For this analysis we selected non-headed shots on target from the first few weeks of the 2011-2012 Barclay's Premier League Season, excluding penalty shots and shots directly from free kicks. The resulting sample is 508 shots from open play. Of these, 134 were goals, resulting in a strike rate of 26.4%.
The most simple thing one could do is say every shot on target has a 26% chance of going in, but that does not seem very reasonable. Instead, the probability of scoring will change based on a number of factors. For example, the distance the shooter is from goal has a negative impact on the odds of scoring a goal. We built a model that estimates scoring probability using a number of features we collect.
We might expect that a good chunk of shots have a very low chance of scoring, producing little work for the goalkeeper along with a smaller group of "unstoppable" shots -- when Ian Darke exclaims, "There was nothing the 'keeper could do about that one!" The figure below is a ranking of shots in our sample, sorted by estimated scoring probability from our model. The black points on the top and bottom represent the actual outcome (goals on top, misses on bottom).

The first thing you will notice on the chart is that nearly half the finishes have a probability of being a goal very near to zero, meaning these shots were almost certain to be stopped. In actuality, the three black dots at the top of the chart tell you that three goals resulted from these first 250 shots. So our model fit is quite good on these shots (as it is more broadly).
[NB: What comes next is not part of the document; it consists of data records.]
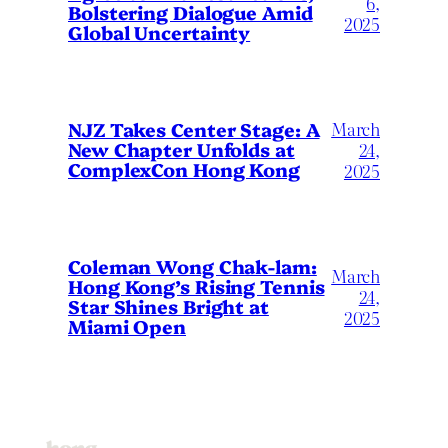
6,
Bolstering Dialogue Amid
2025
Global Uncertainty
March
NJZ Takes Center Stage: A
New Chapter Unfolds at
24,
ComplexCon Hong Kong
2025
Coleman Wong Chak-lam:
March
Hong Kong’s Rising Tennis
24,
Star Shines Bright at
2025
Miami Open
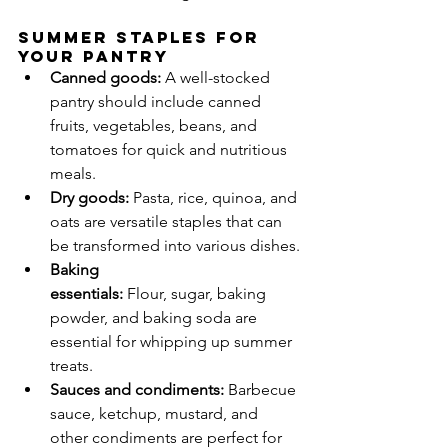
Summer Staples for 
Your Pantry
Canned goods:
 A well-stocked 
pantry should include canned 
fruits, vegetables, beans, and 
tomatoes for quick and nutritious 
meals.
Dry goods:
 Pasta, rice, quinoa, and 
oats are versatile staples that can 
be transformed into various dishes.
Baking 
essentials:
 Flour, sugar, baking 
powder, and baking soda are 
essential for whipping up summer 
treats.
Sauces and condiments:
 Barbecue 
sauce, ketchup, mustard, and 
other condiments are perfect for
At the top of the chart are the blue points, which are shots that are virtually unstoppable, with scoring probability of 95% or greater. In fact, you'll notice at the bottom of the charts, where the black points represent saves, the last black point is around shot number 450. That means of the 50 shots rated as best by our finishing models, every single one of them resulted in a goal.
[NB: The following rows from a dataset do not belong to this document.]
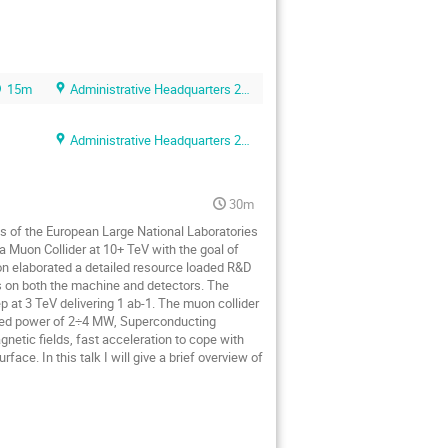
15m
Administrative Headquarters 2F foyer
Administrative Headquarters 2F conference room
30m
es of the European Large National Laboratories
 a Muon Collider at 10+ TeV with the goal of
ion elaborated a detailed resource loaded R&D
s on both the machine and detectors. The
p at 3 TeV delivering 1 ab-1. The muon collider
sited power of 2÷4 MW, Superconducting
gnetic fields, fast acceleration to cope with
face. In this talk I will give a brief overview of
The green points are perhaps the most interesting, as these allow us to get some insight on goalkeeping. Say you want to judge a goalkeeper on his shot-saving ability (but one piece in the larger goalkeeper puzzle -- stay tuned for more work there), there is actually only a narrow range on which to do it. Save percentage, a common yardstick currently used, is based on all shots on target. But our analysis shows that 60% of shots on target can either be saved by any keeper or have no chance whatsoever of being saved. If we look at how a goalkeeper performs on 50/50 shots, the green range, we can start to see some differentiation, where a great shot-stopper will show his value relative to an average one. Given the small percentage of shots that really matter for keepers, its completely plausible that the traditional save percentage of an inferior keeper would exceed that of an excellent keeper, simply because the inferior keeper faced a higher proportion of completely savable shots.
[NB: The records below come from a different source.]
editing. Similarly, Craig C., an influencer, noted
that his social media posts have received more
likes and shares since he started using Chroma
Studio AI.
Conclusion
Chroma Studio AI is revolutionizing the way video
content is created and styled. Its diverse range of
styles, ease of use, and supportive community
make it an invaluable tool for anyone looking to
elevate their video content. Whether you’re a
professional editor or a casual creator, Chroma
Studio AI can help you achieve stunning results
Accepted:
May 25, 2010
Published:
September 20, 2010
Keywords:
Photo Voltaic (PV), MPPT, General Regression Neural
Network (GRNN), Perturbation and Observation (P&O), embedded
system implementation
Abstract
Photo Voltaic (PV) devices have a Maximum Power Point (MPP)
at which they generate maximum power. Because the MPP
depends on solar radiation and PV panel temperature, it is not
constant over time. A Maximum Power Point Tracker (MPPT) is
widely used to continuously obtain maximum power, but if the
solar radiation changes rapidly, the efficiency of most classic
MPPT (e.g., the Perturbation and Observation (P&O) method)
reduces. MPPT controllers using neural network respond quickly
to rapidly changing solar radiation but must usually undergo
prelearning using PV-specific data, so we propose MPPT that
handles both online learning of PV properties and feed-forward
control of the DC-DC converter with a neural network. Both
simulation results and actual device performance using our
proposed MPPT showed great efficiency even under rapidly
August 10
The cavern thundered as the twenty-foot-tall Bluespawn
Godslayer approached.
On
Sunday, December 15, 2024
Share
One might also interpret this analysis to say that goalkeepers may be undifferentiated in their ability to save shots, but there are three important counterarguments:
1. These are all Premier League goalkeepers and thus could be fairly similar in ability. We may find that goalkeepers from lower leagues have a higher percentage of shots in the 50/50 zone.
2. We only consider actual goalkeeper positioning at the time of the shot, not what his optimal position would have been. Therefore, a shot that might have been "unstoppable" given the goalkeeper's actual position could have been stoppable had his positioning been optimal. Our model will not consider that.
3. Goalkeepers may also influence the rate of shots that are on target via their positioning. A 'keeper that does well to close down angles may cause more off target shots by the opponent. However, this ability will show up neither in save percentage nor in our finishing measure above, as both only consider on-target shots.
A complete picture of goalkeeper performance would include not only his ability to make saves - given the finishing quality - but also an analysis of his positioning vs. optimal, control over rebounds, ability to deal with crosses and distribution.
And to return to the question of great finishing, the simplest indicator of this seems to be scoring a goal. The occasions in which a keeper truly robs or gifts a goal are fewer than one might imagine.